株式会社クオーレ

マニュアルの作成・活用・改訂

業務改善

Posted on 2月 - 28 - 2019

働き方改革が声高に叫ばれて以来、
これまで以上に「業務改善」にスポットが当たっているように思う。
「業務改善をうまく進めたいのだが……」
といった相談がマニュアル屋さんのところにもよくくるようになった。
そんなとき、
「マニュアルは業務改善の強力な武器である」
と自説をとうとうと展開するのだが、もう一つ反応が鈍い。
これはどうしたものかと、いろいろ聞いていくと、
どうも「業務改善キャンペーン」や「改善提案制度」といったものを
イメージしているらしい。
確かに、
「よし、業務改善を進めるぞ! まずは、マニュアルを作ろう!」
とはなかなかなりにくい。

業務改善の取り組み成功事例といえば、
流通・サービス業界などで多く採用されている「提案制度」がある。
全社員から現場で気づいたことを提案してもらい、
採用されると何がしかのインセンティブ(金品など)が与えられるという仕組み。
これは、それなりに大きな成果を上げている。
だから、このやり方を自分のところにうまく導入できないか、と考えるのも道理である。

この仕組みを取り入れることに、マニュアル屋さんも賛成である。
むしろ、どんどん取り入れた方がよいとさえ思っている。
実際に現場で作業やサービスを実践している人が気づくこと、
特に、お客様のニーズや要望を収集する仕組みの存在は、非常に重要である。

問題は、採用した「改善提案」のその後である。
一般的には、
「〇〇作業を△△のように変更します。

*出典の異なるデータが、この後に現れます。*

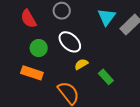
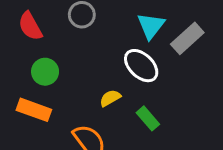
white ellipse: (70, 42) -> (141, 66), moved

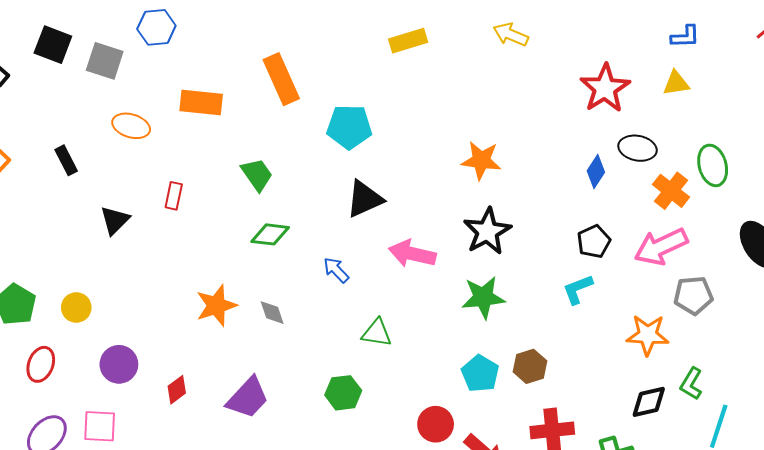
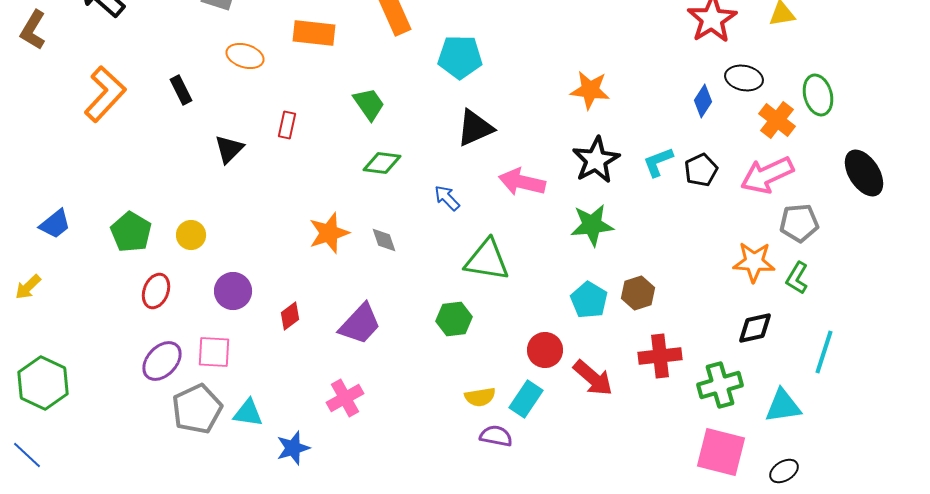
cyan L-shape: (578, 289) -> (658, 162), moved
green triangle: (377, 333) -> (487, 260), size x1.5
green L-shape: (691, 384) -> (797, 278), moved

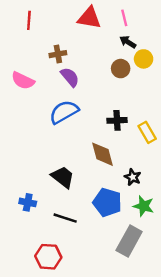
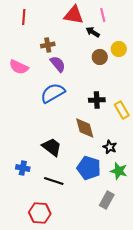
black arrow: (128, 42) -> (93, 32), moved
gray rectangle: (129, 241) -> (107, 200), size x0.7

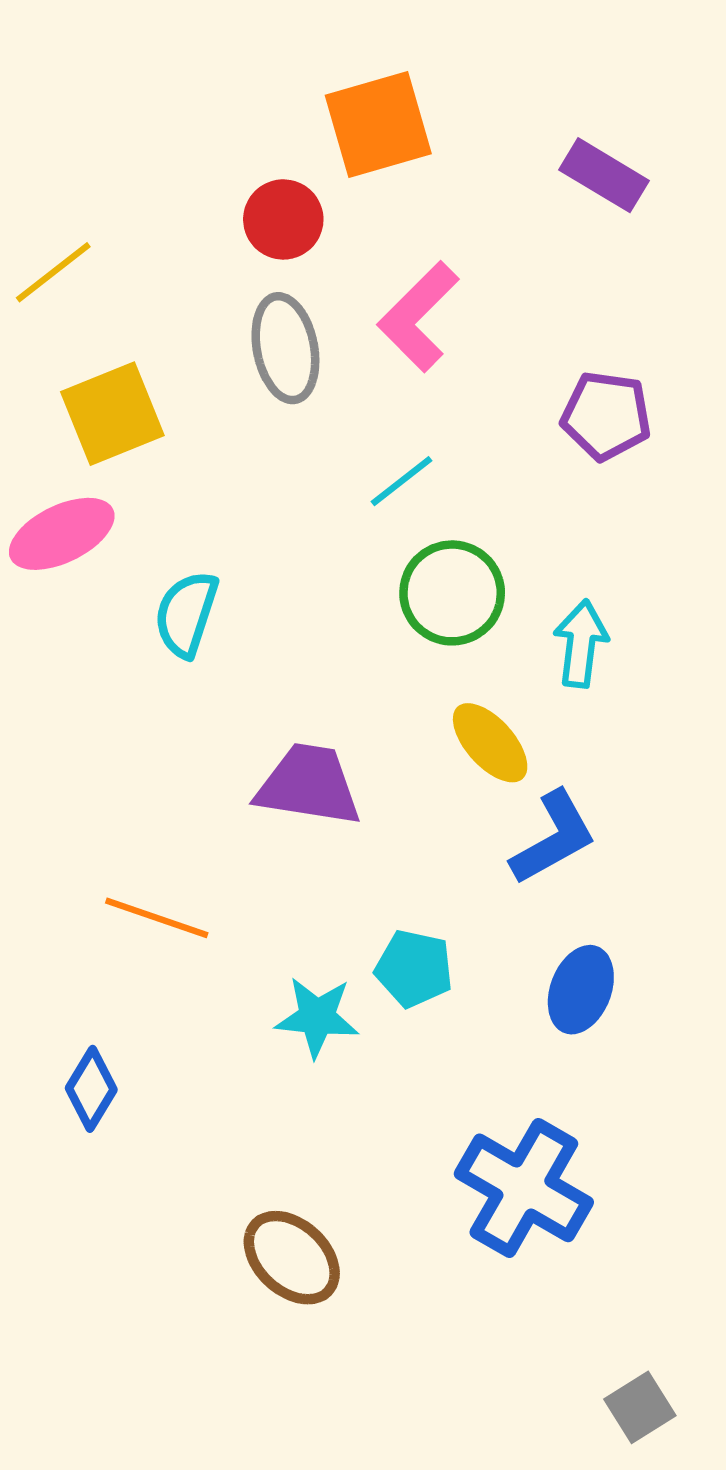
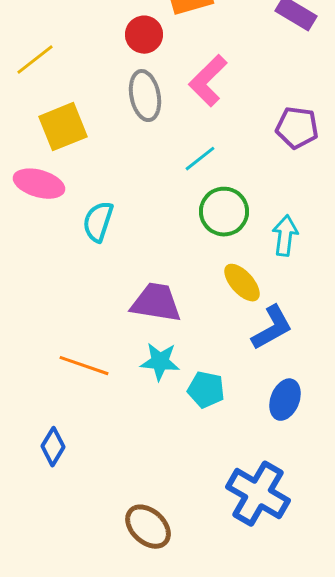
pink ellipse: (62, 534) -> (39, 184), turned 42
cyan star: (317, 1017) -> (160, 362), moved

その方法は……」
といった本部通達文書として、全店全事業所に通知する。
これはこれで良いのだが、通達が多いと受け取る現場ではその対応が大変になる。
ある会社のお店では、本部通達の重要な作業の変更や昼食メニューの変更、
人事への届け出シートの変更などが一つのファイルに入っていた。
まさに、“ごった煮”状態で「保管」されていたのである。
これでは、何がどう変更になったのか、
時間と共に誰にもわからないことになってしまう。
特に、新人の教育場面では不都合が起こる。
通達を1枚1枚読むわけにもいかず、また、モレやヌケも起きやすい。
結局、伝わらない結果になってしまう。非常に“もったいない”ことである。
「そういえば、そんな変更もあったなぁー」
で終わってしまうこともしばしばである。

このような状況にさせないためには、どうするか。
インフラとしての、「マニュアル」の整備である。
この土台ができていれば、さまざまな改善改良がたくさん出ても、対応できる。
改訂版の発行である。改訂版を作成することで、
改善改良の内容が失われることなく、しっかりと新人にも伝えられる。

以前お手伝いをした会社では、緊急性のあるものはまず号外として全社に通達する。
その後、定期的な改訂時に「改訂版」に組み込む。
もちろん、それほど緊急性のないものは、
はじめから通常の改訂版に載せるという方法である。
そして、現場にある「通達」は、ある期限を設けて破棄させる。
この仕組みによって、現場での混乱もなく“変更”が徹底されたのである。

「業務改善」を長く続く活動として定着させるためには、
「マニュアル」を土台にした仕組みがベストである。
これに、キャンペーンや提案制度を組み合わせることによって、さらに大きな成果が出る。
「業務改善」を、一過性のアイデア頼みにするのではなく、
「活動・仕組み」にするためにも、「マニュアル」の役割は非常に大きいと思う。